Opening a social network today often means entering a crowded square of strangers. Viral videos, recommended posts, content from creators never followed: in many cases, friends appear only occasionally, as occasional guests.
This is a profound change. Platforms that were born to maintain, and restore, personal relationships are gradually becoming something else: content distribution systems governed by algorithms that select what we will see on the screen.
The feed we no longer control
Those who have been using social for many years remember a very different mechanism. In the early days, the logic was simple: content appeared in chronological order and came mostly from the people we chose to follow.
Most platforms today operate on an opposite model. Recommender systems analyze in real time what we watch, how long we focus our attention on a video or photo, which posts we comment on. From this data they build a personalized stream that mixes real contacts and suggested content.
The result is a feed that no longer reflects only our relationships but also-and often especially-the software’s predictions about what might keep us online longer.
The economic logic behind the infinite scroll
The reason for this transformation is related to the business model of social networks. The platforms are free to users, but they generate revenue through digital advertising.
The decisive variable in this context is the time spent on the screen. The longer a person stays connected, the more ads they can view.

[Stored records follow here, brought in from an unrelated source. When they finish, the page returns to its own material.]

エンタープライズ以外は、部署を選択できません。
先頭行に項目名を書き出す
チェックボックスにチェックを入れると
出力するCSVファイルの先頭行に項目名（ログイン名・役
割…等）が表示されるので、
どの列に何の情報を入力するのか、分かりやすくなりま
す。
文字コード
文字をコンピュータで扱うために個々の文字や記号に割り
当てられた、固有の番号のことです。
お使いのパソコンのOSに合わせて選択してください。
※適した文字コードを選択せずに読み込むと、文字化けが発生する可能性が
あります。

Recommendation algorithms are therefore designed to maximize engagement, that is, the likelihood that a piece of content will be watched, commented on, or shared. Academic studies have shown that emotionally strong or controversial posts tend to produce more interactions and thus receive more visibility in algorithmic platforms.

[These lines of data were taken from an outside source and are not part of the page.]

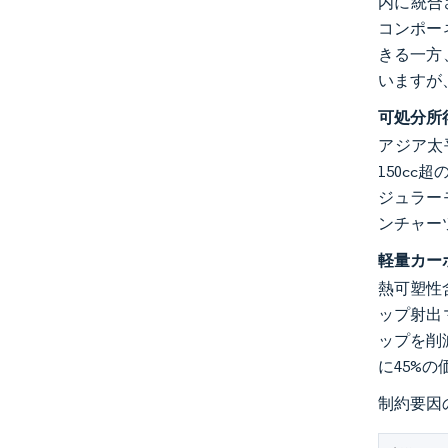
内に統合
コンポー
きる一方
いますが
可処分所
アジア太
150c
ジュラー
ンチャー
軽量カー
熱可塑性
ップ射出
ップを削
に45%
制約要因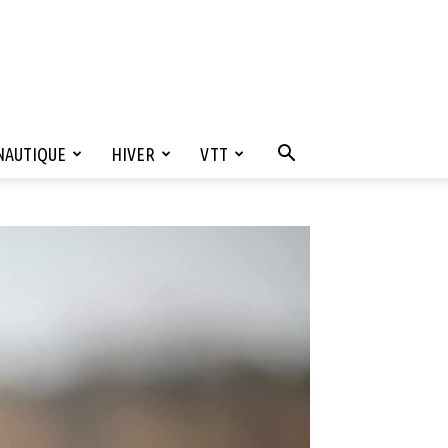
NAUTIQUE
HIVER
VTT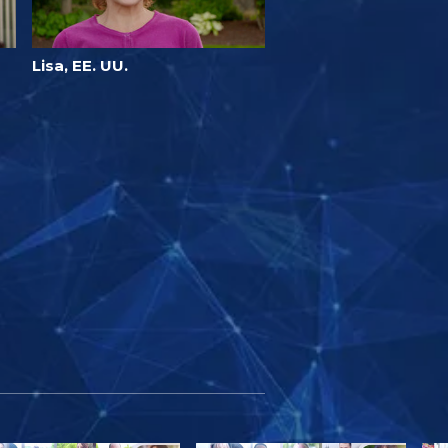
Lisa, EE. UU.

No longer social media but algorithmic media
This evolution has led some scholars to propose a new definition: ‘algorithmic media.’ Platforms do not merely host conversations between users, but perform a function similar to that of a publisher, deciding which content to highlight and which to relegate to the back of the information stream.
Every second automated systems examine huge amounts of data to determine what to show millions of people. According to the Pew Research Center, a growing share of users are receiving news precisely through this suggested content, often from sources they have never followed directly.
A change that also affects the public debate
If algorithms determine the visibility of content, their role is no longer just technical. They influence what goes viral, the discussions that emerge, and even the topics that dominate online debate.
Social networks remain places for relationships, but their architecture is now increasingly similar to that of a large content distribution system.
And this is where the question arises: if platforms select what we see with engagement and advertising logics, how much is left of the original idea of a network built primarily to keep people in touch?